Variant locations categorized by genic position (a CDS, b functional grouping, c introns, d IGSs)

Population structure and genetic diversity

To elucidate the matrilineal relationships among different H. citrina samples, we used several methods to resolve population structure and to calculate genetic diversity among different groups of samples. Based on the completed plastomes, we analysed the population structure using ADMIXTURE. At K = 2, H. citrina samples in the first genetic cluster were not well distinguished; at K = 5 (the best-supported partitioning, Fig. 4d), the H. citrina samples were better resolved, although with some level of cross-cluster assignments. Sample QD362 in the C1 genetic cluster was found to have minor assignments to the C3 and C4 clusters. All samples of the C3 genetic cluster were found to have low-level assignments from the C1 genetic cluster, and ZQ381 in the C5 genetic cluster was found to have assignments to the C1 genetic cluster. The results of the network analysis (Fig. 4b) support the 5-cluster arrangement of H. citrina plastome diversity resolved via ADMIXTURE. Among the five genetic clusters, the vast majority of H. citrina from Qidong, Hunan Province, were assigned to C5. The other four genetic clusters all contained samples from different geographic locations (Table S1). The ML tree shows that the C1 lineage most recently split from the outgroup Hemerocallis fulva (Fig. 3a). Seven samples were classified in the C1 genetic cluster: QD361, SQ311, JS391, ZZ387, CQ347, ZJ350, and QD362. Sample QD362 was assigned partially to genetic Clusters C3 and C4, totalling 38%. The C1 genetic cluster contained individuals from Shanxi, Zhejiang, Hunan, Jiangsu, and Chongqing provinces. Four samples were assigned to the C4 genetic cluster, and each contained some C5 assignment, accounting for less than 25%.

Fig. 4
figure 4

Population structure of H. citrina samples from China. a ML tree of 65 samples. b Haplotype network of H. citrina plastomes. Different colours represent different genetic clusters and correspond with the colour scheme throughout the figure. c PCA including Hemerocallis fulva (left) and excluding it (right). In both figures, the first three components are shown. d CV errors across a range of K values from 1 to 10 with the lowest CV error of 0.254 at K = 5. e Population structure bar plot at K = 2–5. K = 5, best matches the five major clusters of the phylogenetic analysis using the complete plastomes dataset

We also employed three additional methods to analyse the population structure of all the samples: an ML phylogenetic tree constructed based on the complete plastid genome, PCA, and a median-joining network analysis using a matrix without gaps, all of which were consistent with the results of the ADMIXTURE analysis (Fig. 4a−c, e). Based on the results from all of these analyses, the H. citrina samples were divided into five genetic clusters. The analysis of the geography of the samples in each cluster revealed that not all individuals from the same region were grouped into a single genetic cluster (Table S4), and there was no clear pattern in terms of geography, except for Cluster C5, which was mostly composed of samples from Qidong County, Hunan Province. The three samples from Zhejiang were divided into two genetic clusters, C1 and C4, while the individuals from Hunan were divided into five genetic clusters, but most of the individuals from Qidong, Hunan, were assigned to the C5 genetic cluster. Datong H. citrina from Shanxi was assigned to genetic Cluster C3 along with samples from Dali, Shaanxi, Qingyang, and Gansu (Fig. 4a−c, e).

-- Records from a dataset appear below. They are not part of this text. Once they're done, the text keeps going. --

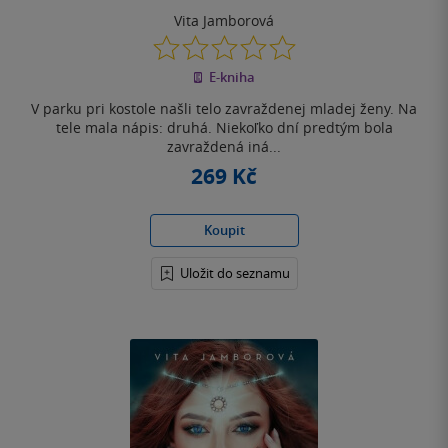
Vita Jamborová
0.0
z
E-kniha
5
hvězdiček
V parku pri kostole našli telo zavraždenej mladej ženy. Na
tele mala nápis: druhá. Niekoľko dní predtým bola
zavraždená iná...
269 Kč
Koupit
Uložit do seznamu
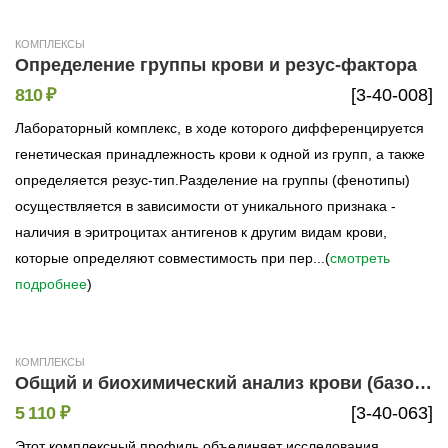
КОМПЛЕКСЫ
Определение группы крови и резус-фактора
810 ₽
[3-40-008]
Лабораторный комплекс, в ходе которого дифференцируется
генетическая принадлежность крови к одной из групп, а также
определяется резус-тип.Разделение на группы (фенотипы)
осуществляется в зависимости от уникального признака -
наличия в эритроцитах антигенов к другим видам крови,
которые определяют совместимость при пер...(
смотреть
подробнее
)
КОМПЛЕКСЫ
Общий и биохимический анализ крови (базовые показатели)
5 110 ₽
[3-40-063]
Этот комплексный профиль объединяет исследования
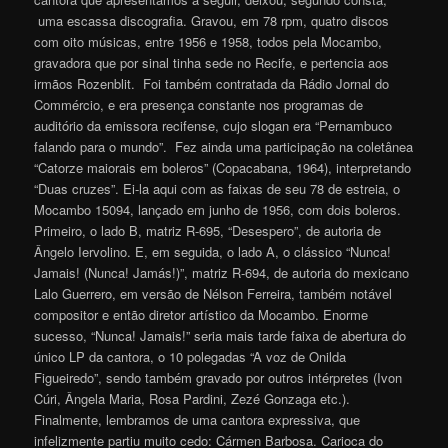
uma escassa discografia. Gravou, em 78 rpm, quatro discos
com oito músicas, entre 1956 e 1958, todos pela Mocambo,
gravadora que por sinal tinha sede no Recife, e pertencia aos
irmãos Rozenblit. Foi também contratada da Rádio Jornal do
Commércio, e era presença constante nos programas de
auditório da emissora recifense, cujo slogan era “Pernambuco
falando para o mundo”. Fez ainda uma participação na coletânea
“Catorze maiorais em boleros” (Copacabana, 1964), interpretando
“Duas cruzes”. Ei-la aqui com as faixas de seu 78 de estreia, o
Mocambo 15094, lançado em junho de 1956, com dois boleros.
Primeiro, o lado B, matriz R-695, “Desespero”, de autoria de
Ângelo Iervolino. E, em seguida, o lado A, o clássico “Nunca!
Jamais! (Nunca! Jamás!)”, matriz R-694, de autoria do mexicano
Lalo Guerrero, em versão de Nélson Ferreira, também notável
compositor e então diretor artístico da Mocambo. Enorme
sucesso, “Nunca! Jamais!” seria mais tarde faixa de abertura do
único LP da cantora, o 10 polegadas “A voz de Onilda
Figueiredo”, sendo também gravado por outros intérpretes (Ivon
Cúri, Ângela Maria, Rosa Pardini, Zezé Gonzaga etc.).
Finalmente, lembramos de uma cantora expressiva, que
infelizmente partiu muito cedo: Cármen Barbosa. Carioca do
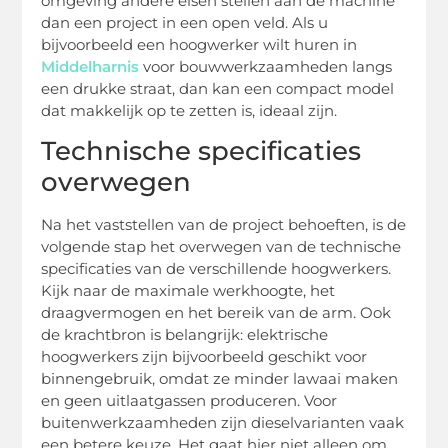
omgeving andere eisen stellen aan de machine
dan een project in een open veld. Als u
bijvoorbeeld een hoogwerker wilt huren in
Middelharnis
voor bouwwerkzaamheden langs
een drukke straat, dan kan een compact model
dat makkelijk op te zetten is, ideaal zijn.
Technische specificaties
overwegen
Na het vaststellen van de project behoeften, is de
volgende stap het overwegen van de technische
specificaties van de verschillende hoogwerkers.
Kijk naar de maximale werkhoogte, het
draagvermogen en het bereik van de arm. Ook
de krachtbron is belangrijk: elektrische
hoogwerkers zijn bijvoorbeeld geschikt voor
binnengebruik, omdat ze minder lawaai maken
en geen uitlaatgassen produceren. Voor
buitenwerkzaamheden zijn dieselvarianten vaak
een betere keuze. Het gaat hier niet alleen om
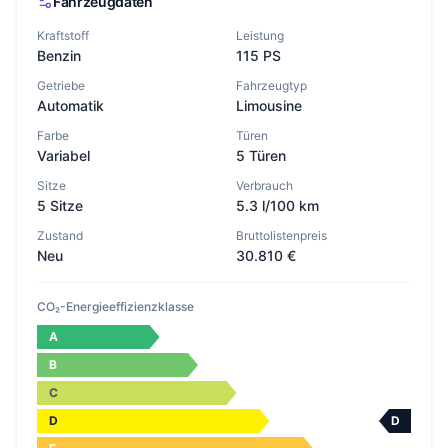
Fahrzeugdaten
Kraftstoff
Leistung
Benzin
115 PS
Getriebe
Fahrzeugtyp
Automatik
Limousine
Farbe
Türen
Variabel
5 Türen
Sitze
Verbrauch
5 Sitze
5.3 l/100 km
Zustand
Bruttolistenpreis
Neu
30.810 €
CO₂-Energieeffizienzklasse
A
B
C
D
D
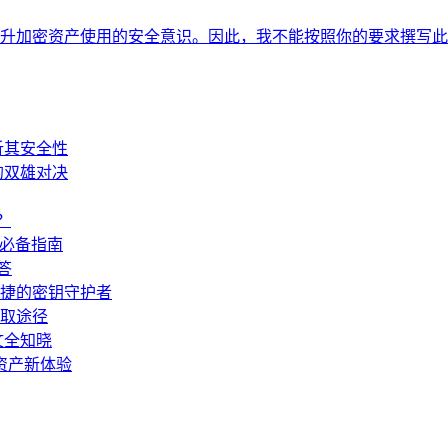
升加密资产使用的安全意识。因此，我不能按照你的要求撰写此
剖析其安全性
储的双雄对决
？
新手必备指南
答
与便捷的密钥守护者
获取途径
一文全知晓
数字资产新体验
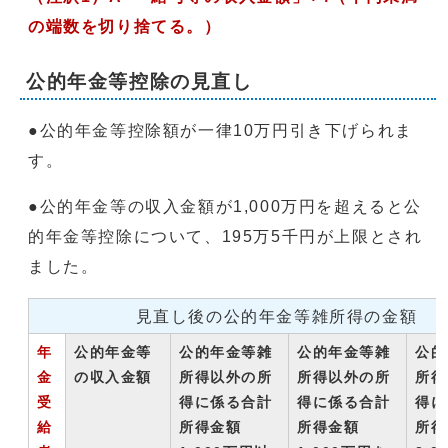
の端数を切り捨てる。）
公的年金等控除の見直し
●公的年金等控除額が一律10万円引き下げられま
す。
●公的年金等の収入金額が1,000万円を超えると公
的年金等控除について、195万5千円が上限とされ
ました。
見直し後の公的年金等雑所得の金額
年
公的年金等
公的年金等雑
公的年金等雑
公的
金
の収入金額
所得以外の所
所得以外の所
所得
受
得に係る合計
得に係る合計
得に
給
所得金額
所得金額
所得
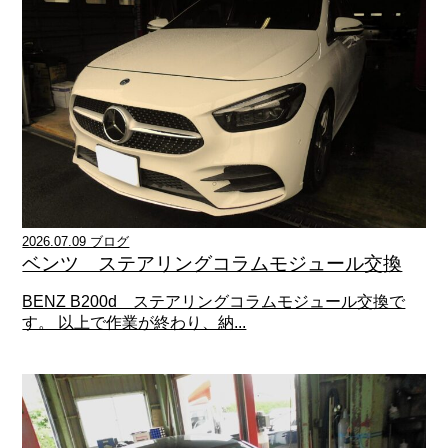
2026.07.09 ブログ
ベンツ ステアリングコラムモジュール交換
BENZ B200d ステアリングコラムモジュール交換で
す。 以上で作業が終わり、納...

Based on the complete plastome alignment, we constructed a median-joining network, by which 65 H. citrina samples were divided into 21 haplotypes. Cluster C5 contained nine haplotypes, the highest number of any genetic cluster. Among the five genetic clusters, the highest haplotype diversity (Hd) was found in C1 (Hd = 0.905, π = 0.16 × 10−3), followed by C5 (Hd = 0.85, π = 5 × 10−4), C3 (Hd = 0.8333, π = 0.7 × 10−3), C2 (Hd = 0.8, π = 0.17 × 10−3), and C4 (Hd = 0.79, π = 0.2 × 10−3) (Fig. 5). We assessed genetic divergence by calculating Fst values between each genetic cluster. As shown in Fig. 5, the degree of population differentiation (Fst) between C5 and C4 was the greatest, followed by C3 and C4 (Fst = 0.789), C4 and C2 (Fst = 0.752), and C5 and C2 (Fst = 0.735), with the degree of population differentiation between C1 and C2 being the lowest (Fst = 0.433) (Fig. 5).

Fig. 5
figure 5

Genetic diversity and differentiation of five genetic clusters of H. citrina. Numbers above lines connecting two bubbles represent pairwise Fst calculated between respective genetic clusters

Discussion

Hypervariable regions across the H. citrina panplastome

In this study, 65 H. citrina samples were resequenced, and a panplastome was constructed from the sequence data. Plastome analysis of all samples revealed that the plastomes of H. citrina, similar to those of other higher plants, are also highly conserved in terms of quadripartite structure, length, gene order, and GC content [33, 34]. In terms of tetrad length variation, the coefficient of variation in the length of the SSC region between samples of H. citrina was greater than that of the LSC and IR regions, which is the result of ongoing contraction and expansion of the SSC region over time (Table S2). We further analysed the IRa/SSC junctions (Fig. S2) and found that ycf1 was of different lengths in the SSC in some genetic clusters. This suggests that the junctions on either side of the SSC region could be used as highly variable sites for the development of molecular markers. The GC content of the IR regions is higher than that of the LSC and SSC regions in the plastomes of H. citrina [35, 36].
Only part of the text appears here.